# SOURCE DATA:
# # #

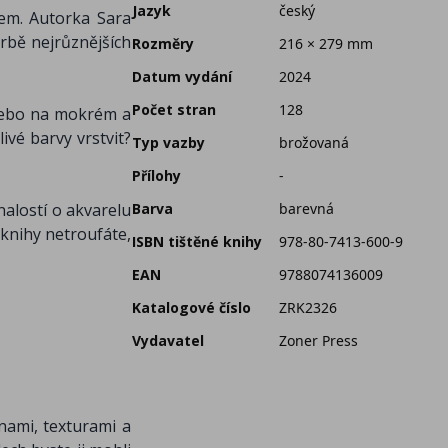
Jazyk
český
lem. Autorka Sara
orbě nejrůznějších
Rozměry
216 × 279 mm
Datum vydání
2024
Počet stran
128
nebo na mokrém a
ivé barvy vrstvit?
Typ vazby
brožovaná
Přílohy
-
alostí o akvarelu
Barva
barevná
 knihy netroufáte,
ISBN tištěné knihy
978-80-7413-600-9
EAN
9788074136009
Katalogové číslo
ZRK2326
Vydavatel
Zoner Press
inami, texturami a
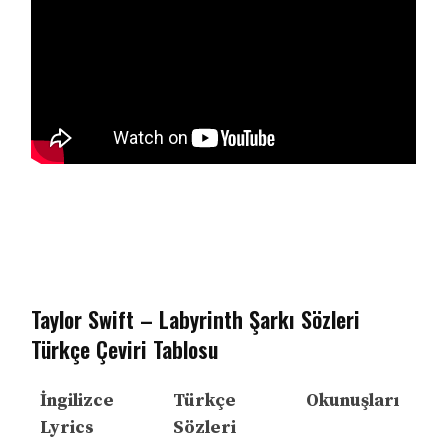
Taylor Swift – Labyrinth Şarkı Sözleri
Türkçe Çeviri Tablosu
İngilizce
Türkçe
Okunuşları
Lyrics
Sözleri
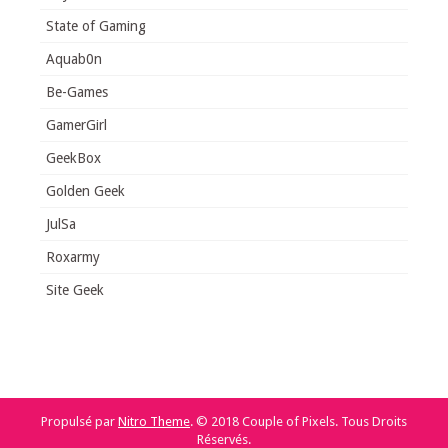
State of Gaming
Aquab0n
Be-Games
GamerGirl
GeekBox
Golden Geek
JulSa
Roxarmy
Site Geek
Propulsé par
Nitro Theme
.
© 2018 Couple of Pixels. Tous Droits
Réservés.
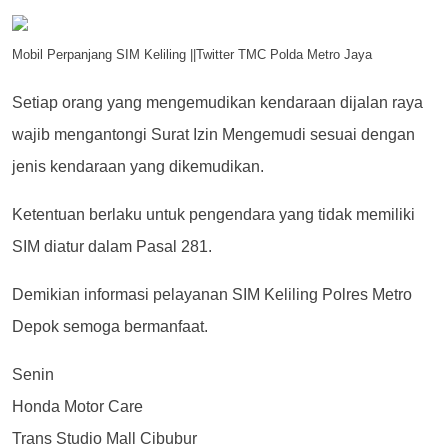
Mobil Perpanjang SIM Keliling ||Twitter TMC Polda Metro Jaya
Setiap orang yang mengemudikan kendaraan dijalan raya
wajib mengantongi Surat Izin Mengemudi sesuai dengan
jenis kendaraan yang dikemudikan.
Ketentuan berlaku untuk pengendara yang tidak memiliki
SIM diatur dalam Pasal 281.
Demikian informasi pelayanan SIM Keliling Polres Metro
Depok semoga bermanfaat.
Senin
Honda Motor Care
Trans Studio Mall Cibubur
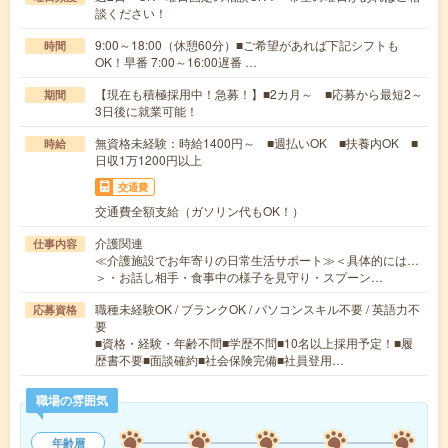
談ください！
9:00～18:00（休憩60分）■ご希望があれば下記シフトも
時間
OK！早番 7:00～16:00遅番 …
【現在も積極採用中！急募！】■2カ月～ ■応募から最短2～
期間
3日後に就業可能！
無資格未経験：時給1400円～ ■週払いOK ■扶養内OK ■
時給
日収1万1200円以上
交通費
交通費全額支給（ガソリン代もOK！）
介護関連
仕事内容
≪介護施設でお年寄りの日常生活サポート≫＜具体的には…
＞・お話し相手・食事中の様子を見守り・スプーン…
職種未経験OK / ブランクOK / パソコンスキル不要 / 英語力不
応募資格
要
■資格・経験・年齢不問■学歴不問■10名以上採用予定！■履
歴書不要■面談確約■社会保険完備■社員登用…
職場の雰囲気
年齢層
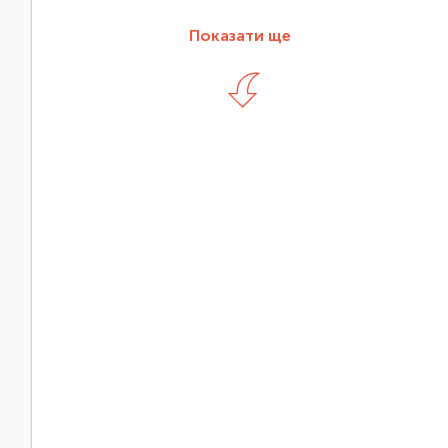
Показати ще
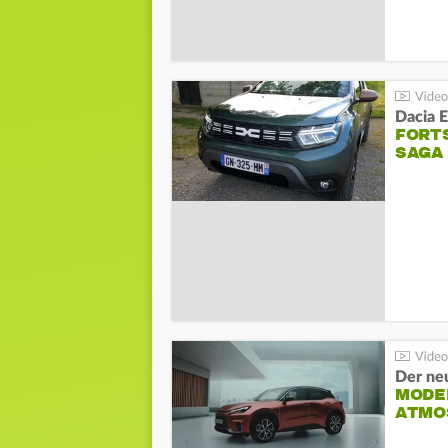
Dacia 
FORT
SAGA
Der ne
MODEL
ATMO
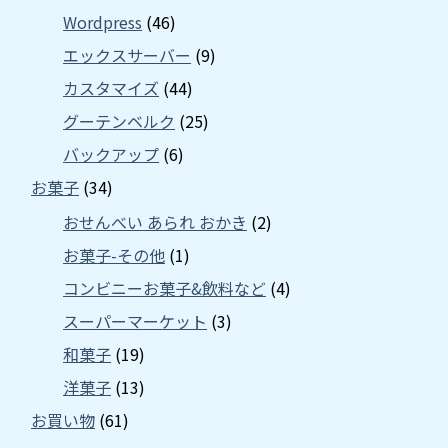
Wordpress
(46)
エックスサーバー
(9)
カスタマイズ
(44)
グーテンベルク
(25)
バックアップ
(6)
お菓子
(34)
おせんべい あられ おかき
(2)
お菓子-その他
(1)
コンビニーお菓子&飲料など
(4)
スーパーマーケット
(3)
和菓子
(19)
洋菓子
(13)
お買い物
(61)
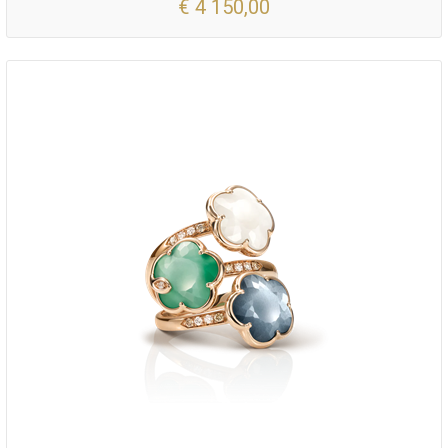
€ 4 150,00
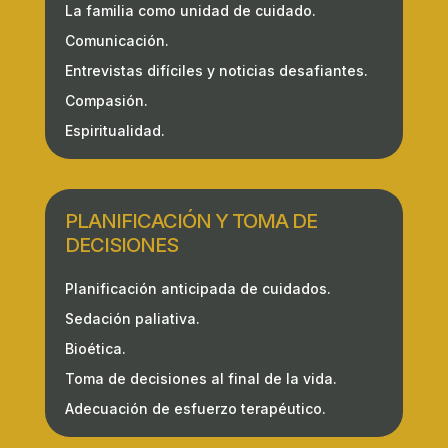
La familia como unidad de cuidado.
Comunicación.
Entrevistas difíciles y noticias desafiantes.
Compasión.
Espiritualidad.
PLANIFICACIÓN Y TOMA DE
DECISIONES
Planificación anticipada de cuidados.
Sedación paliativa.
Bioética.
Toma de decisiones al final de la vida.
Adecuación de esfuerzo terapéutico.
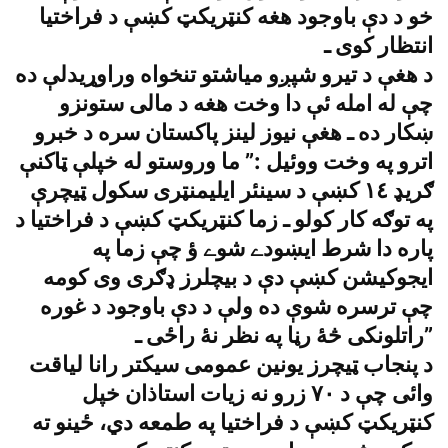
خو د دې باوجود هغه کنټريکټ کښې د فراختيا
انتظار کوى ـ
د هغې د تيرو شپږو مياشتو تنخواه وراوړيدلې ده
چې له امله ئې دا وخت هغه د مالى ستونزو
ښکار ده ـ هغې نيوز لينز پاکستان سره د خبرو
اترو په وخت ووئيل :” ما وروستو له خپلې ټاکنې
ګريډ ١٤ کښې د سينئر ايليمنټرى سکول ټيچرې
په توګه کار کولو ـ زما کنټريکټ کښې د فراختيا د
پاره دا شرط ايښودے شوے ؤ چې زما په
ايجوکيشن کښې دې د بيچلرز ډګرى وى کومه
چې ترسره شوې ده ولې د دې باوجود د غوره
راتلونکى څۀ رڼا په نظر نۀ راځى ـ”
د پنجاب ټيچرز يونين عمومى سيکتر رانا لياقت
وا‌ئى چې د ٧٠ زرو نه زيات استاذان خپل
کنټريکټ کښې د فراختيا په طمعه دي، ځينو ته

# # #

# WHAT NEEDS TO BE DONE:
Filter the records down to the lines that contain the string "کنټريکټ", and copy those lines.

# EXERCISE SOLUTION:
خو د دې باوجود هغه کنټريکټ کښې د فراختيا
په توګه کار کولو ـ زما کنټريکټ کښې د فراختيا د
کنټريکټ کښې د فراختيا په طمعه دي، ځينو ته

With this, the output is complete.